Module Two: The Evidence for Obesogens

Overview

Video Lecture

Ligand

View the online lecture for the details necessary to understand this module's key ideas.

Learning Objectives

At the end of this module, students will be able to:

  • Outline some of the major hormones and receptors that play a part in adipogenesis and lipid balance, factors that can affect weight gain
  • Explain how the processes of adipogenesis and lipid balance can be affected by Endocrine Disrupting Chemicals (EDCs)

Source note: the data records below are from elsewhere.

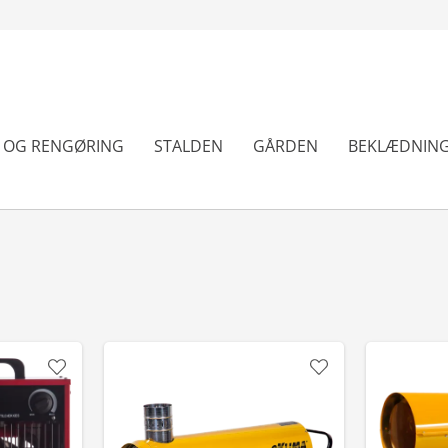
N OG RENGØRING
STALDEN
GÅRDEN
BEKLÆDNIN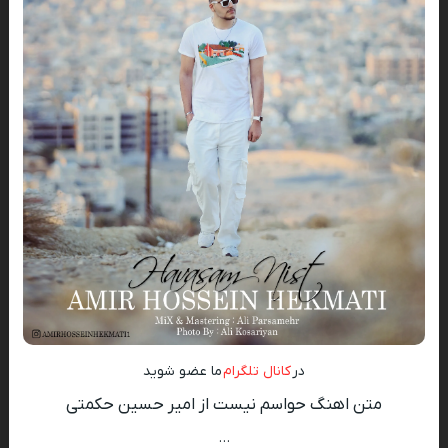
در
کانال تلگرام
ما عضو شوید
متن اهنگ حواسم نیست از امیر حسین حکمتی
…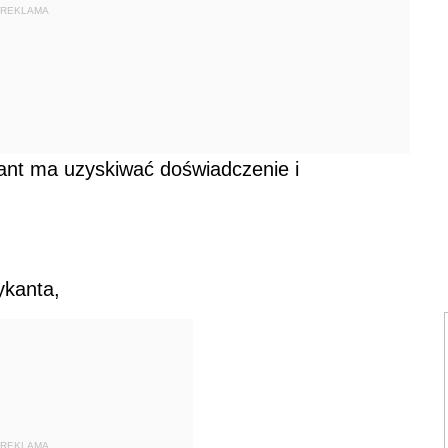
REKLAMA
kant ma uzyskiwać doświadczenie i
ykanta,
REKLAMA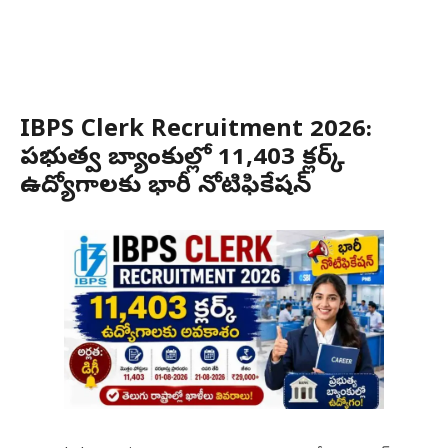
IBPS Clerk Recruitment 2026:
ప్రభుత్వ బ్యాంకుల్లో 11,403 క్లర్క్
ఉద్యోగాలకు భారీ నోటిఫికేషన్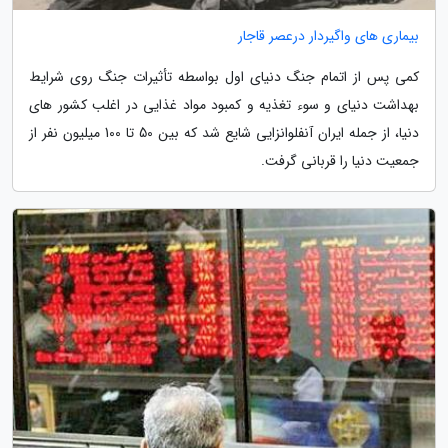
بیماری های واگیردار درعصر قاجار
کمی پس از اتمام جنگ دنیای اول بواسطه تأثیرات جنگ روی شرایط
بهداشت دنیای و سوء تغذیه و کمبود مواد غذایی در اغلب کشور های
دنیا، از جمله ایران آنفلوانزایی شایع شد که بین 50 تا 100 میلیون نفر از
جمعیت دنیا را قربانی گرفت.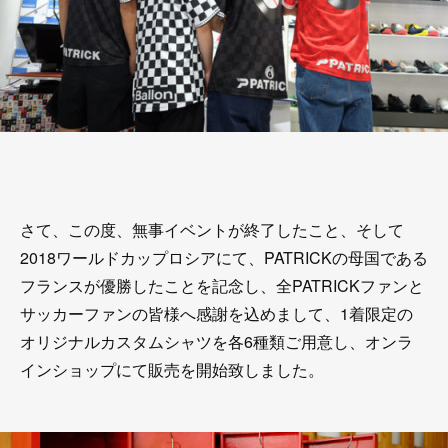
さて、この度、無事イベントが終了したこと、そして
2018ワールドカップロシアにて、PATRICKの母国である
フランスが優勝したことを記念し、全PATRICKファンと
サッカーファンの皆様へ感謝を込めまして、1着限定の
オリジナルカスタムシャツを各6種類ご用意し、オンラ
インショップにて販売を開始致しました。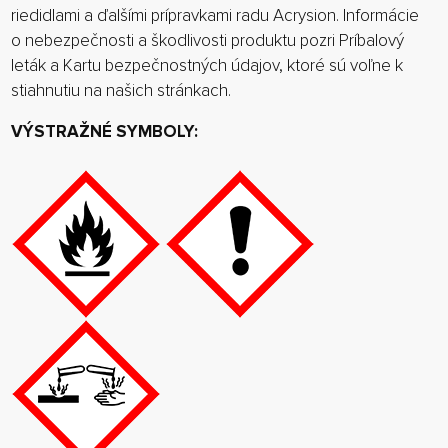
riedidlami a ďalšími prípravkami radu Acrysion. Informácie
o nebezpečnosti a škodlivosti produktu pozri Príbalový
leták a Kartu bezpečnostných údajov, ktoré sú voľne k
stiahnutiu na našich stránkach.
VÝSTRAŽNÉ SYMBOLY: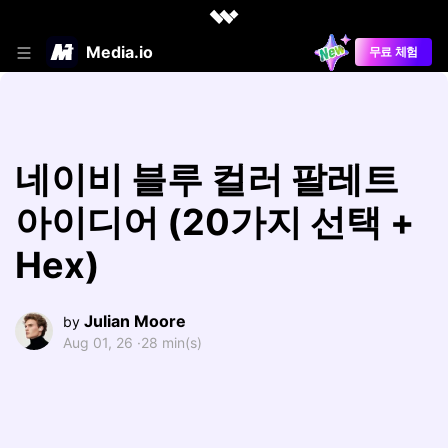
Media.io
무료 체험
네이비 블루 컬러 팔레트
아이디어 (20가지 선택 +
Hex)
Julian Moore
by
Aug 01, 26 ·
28 min(s)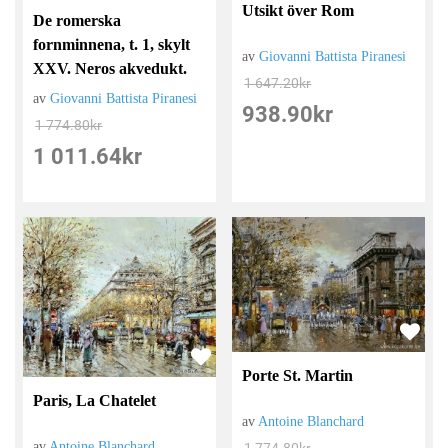
Utsikt över Rom
De romerska
fornminnena, t. 1, skylt
av
Giovanni Battista Piranesi
XXV. Neros akvedukt.
1 647.20
kr
av
Giovanni Battista Piranesi
938.90
kr
1 774.80
kr
1 011.64
kr
Porte St. Martin
Paris, La Chatelet
av
Antoine Blanchard
av
Antoine Blanchard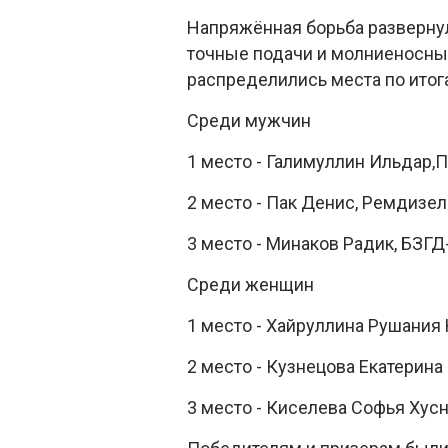
Напряжённая борьба развернул
точные подачи и молниеносные
распределились места по итог
Среди мужчин
1 место - Галимуллин Ильдар,
2 место - Пак Денис, Ремдизел
3 место - Минаков Радик, БЗГ
Среди женщин
1 место - Хайруллина Рушания
2 место - Кузнецова Екатерина
3 место - Киселева Софья Хус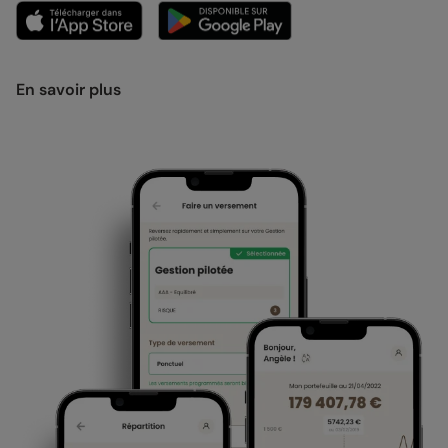
En savoir plus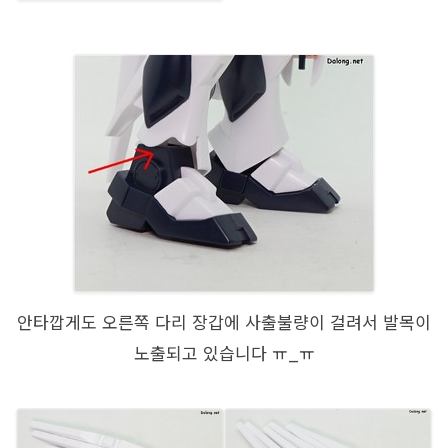
안타깝게도 오른쪽 다리 장갑에 사출불량이 걸려서 발목이
노출되고 있습니다 ㅠ_ㅠ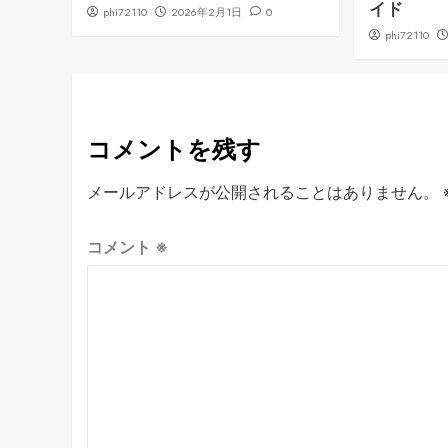
イド
phi72110
2026年2月1日
0
phi72110
コメントを残す
メールアドレスが公開されることはありません。
コメント
※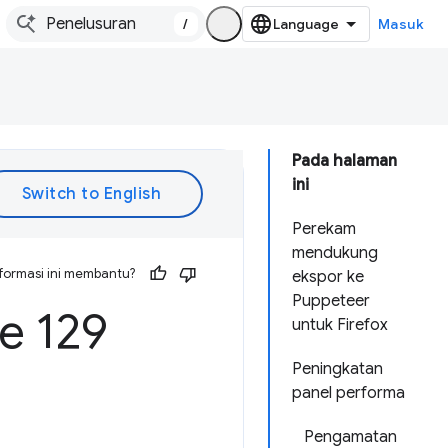
/
Masuk
Pada halaman
ini
Perekam
mendukung
formasi ini membantu?
ekspor ke
Puppeteer
 129
untuk Firefox
Peningkatan
panel performa
Pengamatan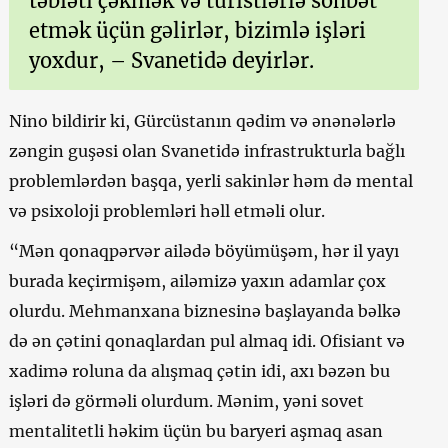
təbiəti çəkmək və turistlərlə söhbət
etmək üçün gəlirlər, bizimlə işləri
yoxdur, – Svanetidə deyirlər.
Nino bildirir ki, Gürcüstanın qədim və ənənələrlə
zəngin guşəsi olan Svanetidə infrastrukturla bağlı
problemlərdən başqa, yerli sakinlər həm də mental
və psixoloji problemləri həll etməli olur.
“Mən qonaqpərvər ailədə böyümüşəm, hər il yayı
burada keçirmişəm, ailəmizə yaxın adamlar çox
olurdu. Mehmanxana biznesinə başlayanda bəlkə
də ən çətini qonaqlardan pul almaq idi. Ofisiant və
xadimə roluna da alışmaq çətin idi, axı bəzən bu
işləri də görməli olurdum. Mənim, yəni sovet
mentalitetli həkim üçün bu baryeri aşmaq asan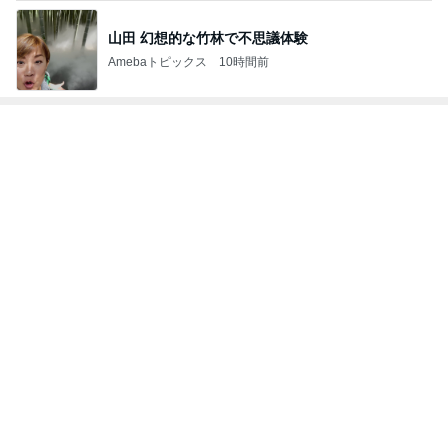
Amebaトピックス
1日前
クロ 娘の作図通りに作ったお弁当
Amebaトピックス
9時間前
アグネス ベジタリアンピザを発見
Amebaトピックス
1日前
作家・ライター部門ランキング
ささき
桃
大島奈保美
三橋貴明
まさよ
もっと見る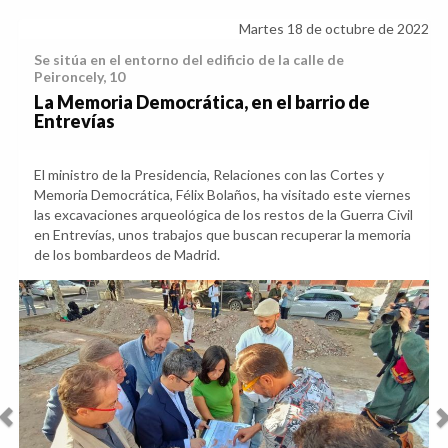
Martes 18 de octubre de 2022
Se sitúa en el entorno del edificio de la calle de
Peironcely, 10
La Memoria Democrática, en el barrio de
Entrevías
El ministro de la Presidencia, Relaciones con las Cortes y
Memoria Democrática, Félix Bolaños, ha visitado este viernes
las excavaciones arqueológica de los restos de la Guerra Civil
en Entrevías, unos trabajos que buscan recuperar la memoria
de los bombardeos de Madrid.
Anterior
Sig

Earlier in this course, you learned about Endocrine Disrupting Chemicals (EDCs), and how they prevent hormones from doing the jobs they were meant to do—either by mimicking them, or by preventing them from properly binding to their receptors. In this module we will explore how EDCs can act through nuclear receptor (NR) pathways that affect fat cell production (adipogenesis) and lipid homeostasis too, potentially causing obesity. EDCs that do this are called obesogens.

Our appetites and metabolism are controlled by multiple hormones—they tell us when we’re hungry, and when we’re full—when we should be burning calories, and when we should be stashing that extra energy away as fat. They tell us when we should increase our fat cell production or maintain lipid balance. If something disrupts this equilibrium, problems will usually follow.

All of these processes are regulated by the specific nuclear receptors (NRs) RXR and PPAR gamma which regulate fat cell development and control cell differentiation (essentially telling stem cells what they’re going to be when they grow up). Both of these turn genes on and off by interacting with hormone ligands. NRs are very sensitive—they respond to low levels of hormone.  The problem is that lots of chemicals can bind to these receptors, and even at low levels can deeply affect the balance of lipids in our bodies.

To explore this module's material in depth, view the lecture.

Key Points

  • Lipid production and balance is moderated by hormones.
  • These hormones work by binding to nuclear receptors (NRs).
  • Endocrine Disrupting Chemicals (EDCs) interfere with hormones by acting through NR pathways, and these can potentially disrupt adipogenesis and lipid balance, which can make us fatter.